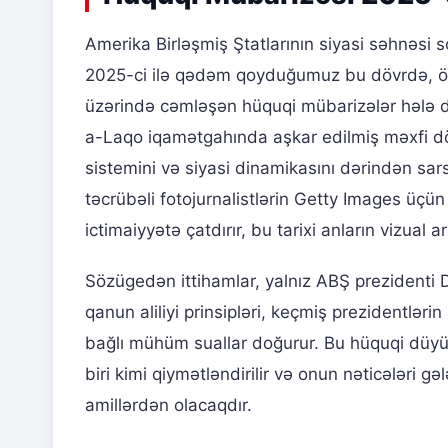
Amerika Birləşmiş Ştatlarının siyasi səhnəsi s
2025-ci ilə qədəm qoyduğumuz bu dövrdə, öl
üzərində cəmləşən hüquqi mübarizələr hələ d
a-Laqo iqamətgahında aşkar edilmiş məxfi döv
sistemini və siyasi dinamikasını dərindən sa
təcrübəli fotojurnalistlərin Getty Images üçün 
ictimaiyyətə çatdırır, bu tarixi anların vizual ar
Sözügedən ittihamlar, yalnız ABŞ prezidenti 
qanun aliliyi prinsipləri, keçmiş prezidentlərin
bağlı mühüm suallar doğurur. Bu hüquqi düyü
biri kimi qiymətləndirilir və onun nəticələri g
amillərdən olacaqdır.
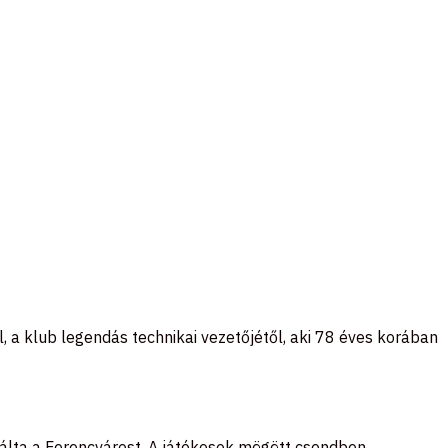
, a klub legendás technikai vezetőjétől, aki 78 éves korában
gálta a Ferencvárost. A játékosok mögött csendben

※

Leave out the pictures and transcribe the entries above exactly.

Amerika Birləşmiş Ştatlarının siyasi səhnəsi s
2025-ci ilə qədəm qoyduğumuz bu dövrdə, öl
üzərində cəmləşən hüquqi mübarizələr hələ d
a-Laqo iqamətgahında aşkar edilmiş məxfi döv
sistemini və siyasi dinamikasını dərindən sa
təcrübəli fotojurnalistlərin Getty Images üçün 
ictimaiyyətə çatdırır, bu tarixi anların vizual ar
Sözügedən ittihamlar, yalnız ABŞ prezidenti 
qanun aliliyi prinsipləri, keçmiş prezidentlərin
bağlı mühüm suallar doğurur. Bu hüquqi düyü
biri kimi qiymətləndirilir və onun nəticələri g
amillərdən olacaqdır.
, a klub legendás technikai vezetőjétől, aki 78 éves korában
gálta a Ferencvárost. A játékosok mögött csendben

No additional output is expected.